Ultrasonik Dalgalarla Müzik Oluşturan Bilim İnsanları
Yoruldunuz mu kulaklıklardan mı? Kulaklıklar fazla ağır mı geliyor? Herkesin işittiği seslerin dışında duyulabilir ses cepleri oluşturmak için ultrasonik dalgaların kesişmesiyle oluşturulan yeni bir teknoloji geliştirildi.
17 Mart’ta Proceedings of the National Academy of Sciences USA’da yayınlanan bu akustik ilerleme, normalde işitilemeyen ultrasonik dalgaların kesişerek ses cepleri veya “işitilebilir kaleler” oluşturmasıyla gerçekleşiyor. Ultrasonik ses, insan işitme sınırının üzerindeki frekanslarla seyahat eder, genellikle tıpta kullanılır. Çalışmanın kıdemli yazarı Pennsylvania State Üniversitesi’nden Yun Jing’e göre, bu yeni teknoloji, düz çizgide işitilebilir ses dalgaları üreten “parametrik” ultrasonik teknolojisine göre daha gelişmiştir.
“Yeni konseptlere dayanmıyoruz. Ancak bu çalışmanın güzelliği, teknolojileri çok ilginç yollarla birleştirebilmemiz,” diyor Jing. “Ve gerçekten ilginç uygulamaları var,” diye ekliyor; ev sinemalarından cihazsız iletişime kadar geniş bir yelpazede kullanılabilir.

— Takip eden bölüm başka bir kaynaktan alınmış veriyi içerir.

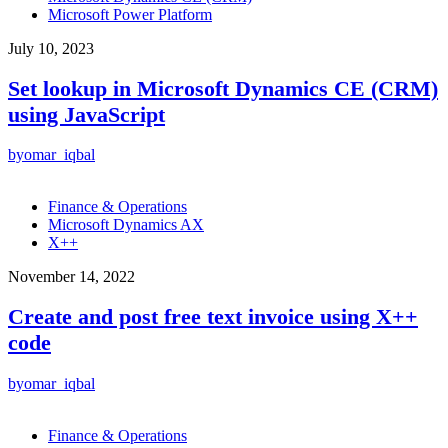
Microsoft Power Platform
July 10, 2023
Set lookup in Microsoft Dynamics CE (CRM)
using JavaScript
by
omar_iqbal
Finance & Operations
Microsoft Dynamics AX
X++
November 14, 2022
Create and post free text invoice using X++
code
by
omar_iqbal
Finance & Operations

Ses ceplerini oluşturmak için Jing’in ekibi, her biri yaklaşık altı inç genişliğinde iki ayrı ultrasonik vericiye güveniyordu. Her biri, seslerinin kesiştiği noktada birbirleriyle etkileşime giren 3D yazıcıyla üretilmiş metamalzemelerle kaplanmıştı. Ardından araştırmacılar, bu sessiz hoparlörlerin hemen önüne bir kukla insan kafası yerleştirdiler.

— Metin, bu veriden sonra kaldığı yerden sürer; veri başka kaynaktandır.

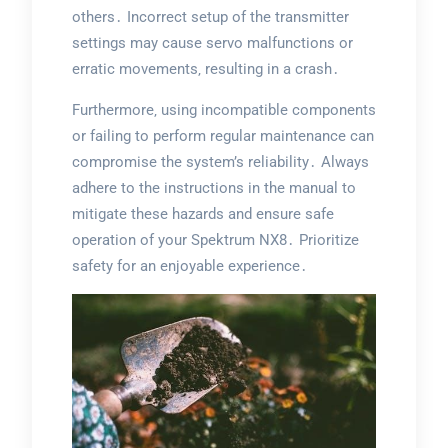
others․ Incorrect setup of the transmitter
settings may cause servo malfunctions or
erratic movements‚ resulting in a crash․
Furthermore‚ using incompatible components
or failing to perform regular maintenance can
compromise the system’s reliability․ Always
adhere to the instructions in the manual to
mitigate these hazards and ensure safe
operation of your Spektrum NX8․ Prioritize
safety for an enjoyable experience․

Temelde, ses cepleri, akustik çıkarma bir başarıdır. Sahte insan kafasının diğer tarafında sağa doğru bükülen bir ultrasonik dalganın ve sola doğru bükülen başka bir dalganın kesiştiği noktada, işitilemeyen ses dalgaları etkileşime girer ve insanların sabit bir noktada işitebileceği bir ses bırakır (matematiksel olarak, 39,5 kilohertzlik bir dalganın 40 kilohertzlik bir dalga ile çıkarılması sonucunda işitilebilir bir 500 hertzlik ses dalgası bırakır). Denemede araştırmacılar, kukla başının hiçbir şeyden habersiz olduğu George Frideric Handel’in Mesih eserindeki “Hallelujah Korusu”nu çaldılar.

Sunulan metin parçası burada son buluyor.